Comment by @rudolfmayer on 28 Aug 2007 14:30 UTC still to be decided is

on idea would be to even after makumba detects some validation errors, the BL gets executed. The MultipleValidationException could be put in the attributes, where the programmer can get it from and add his own exceptions to.

after the BL is executed, the controller would check if some exceptions have been gathered in MultipleValidationException and either proceed normally or reload the form page and annotate

ghost commented 16 years ago

Comment by @rudolfmayer on 28 Aug 2007 14:32 UTC another issue to solve is how to deal with (user-thrown) exceptions that cannot be attributed to a specific form field.

the most logical solution seems to display them as the mak:response. therefore, before the form page is reloaded, all gathered exceptions have to be checked if they can be attributed to a field, and those that can't have to be set in the response before the filter is applied.

ghost commented 16 years ago

Comment by @cristianbogdan on 29 Aug 2007 08:27 UTC (In reply to comment #8)

still to be decided is

  • how to combine makumba detected errors (basically invalid types) with programmer-detected errors (semantic checks).

the BL would need to be rewritten to separate field validity checks from other operations.

on idea would be to even after makumba detects some validation errors, the BL gets executed. The MultipleValidationException could be put in the attributes, where the programmer can get it from and add his own exceptions to.

sounds reasonable. an even cleaner solution is to add a validate_XXXX() method to be called before each on_XXXX BL method, if one exists. then you can simply add the MVException parameter to the method without breaking the current BL APIs. since the BL needs rewriting (or moving code around) for this to work well, putting stuff in a separate method will actually improve the its quality.

ghost commented 16 years ago

Comment by @cristianbogdan on 31 Aug 2007 09:31 UTC (In reply to comment #9)

the most logical solution seems to display them as the mak:response. therefore, before the form page is reloaded, all gathered exceptions have to be checked if they can be attributed to a field, and those that can't have to be set in the response before the filter is applied.

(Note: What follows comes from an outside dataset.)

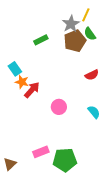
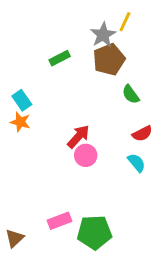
green semicircle: (90, 34) -> (131, 94), moved
red semicircle: (92, 75) -> (142, 134), moved
orange star: (22, 82) -> (20, 122), moved
red arrow: (32, 90) -> (78, 137), moved

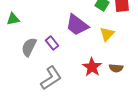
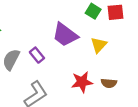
red star: (92, 67) -> (82, 82), turned 30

i agree in principle with showing non-field-specific exceptions via mak:response

in my opinion, after the mak validation and validateXXX are run, the onXXX or afterXXX should not run if any of the mak validation or validateXXXX have produced an exception. even running validateXXX may be problematic if the mak:validation has generated problems. it can be ran but any runtime exceptions produced there should be ignored as they are most probably due to the previous problems.

the validateXXX can still produce non-field-specific exceptions. these can be put in the MVE, to be exctracted by the responder and put in the error attribute shown by mak:response.

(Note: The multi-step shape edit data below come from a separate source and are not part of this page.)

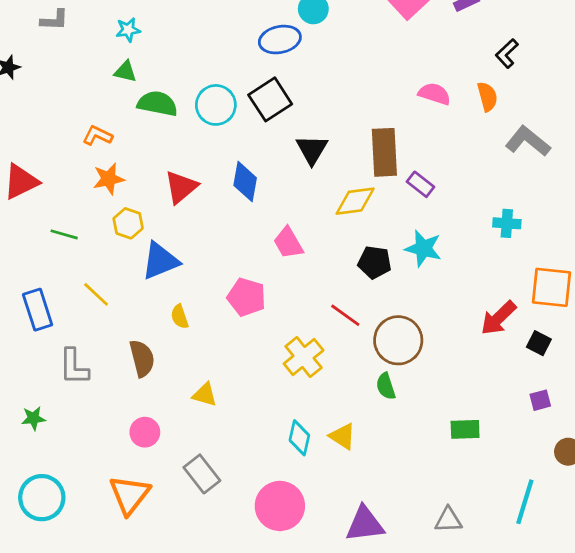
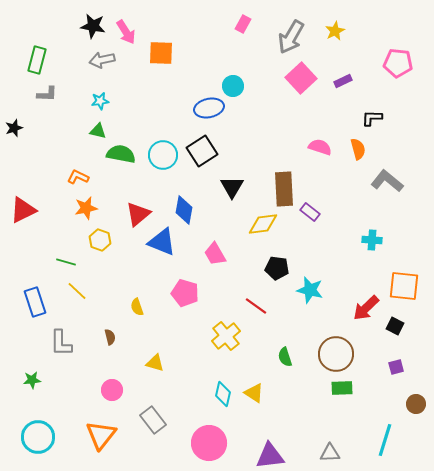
black L-shape: (507, 53) -> (372, 118), turned 45
green line: (64, 234) -> (66, 262), moved
cyan star: (423, 248) -> (310, 290), moved
blue triangle: (160, 261) -> (162, 242), moved, turned 44
brown circle: (398, 340) -> (336, 354), moved
brown semicircle: (142, 358) -> (110, 337), size x0.6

ghost commented 16 years ago

Comment by @rudolfmayer on 9 Sep 2007 01:10 UTC this is basically implemented with the following attributes

still unsolved is to actually rewrite the URL displayed, but this does not change anything design wise, so it can be fixed once we know how to do it...

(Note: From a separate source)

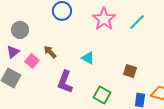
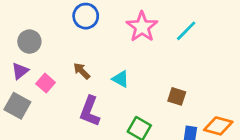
brown arrow: (50, 52) -> (82, 71), moved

ghost commented 16 years ago

Comment by @cristianbogdan on 9 Sep 2007 14:35 UTC great!

still unsolved is to actually rewrite the URL displayed, but this does not change anything design wise, so it can be fixed once we know how to do it...

well, i guess we should file that as a separate bug? rewriting will also be needed for view selection, so maybe we can investigate more, maybe it's a tomcat bug, etc.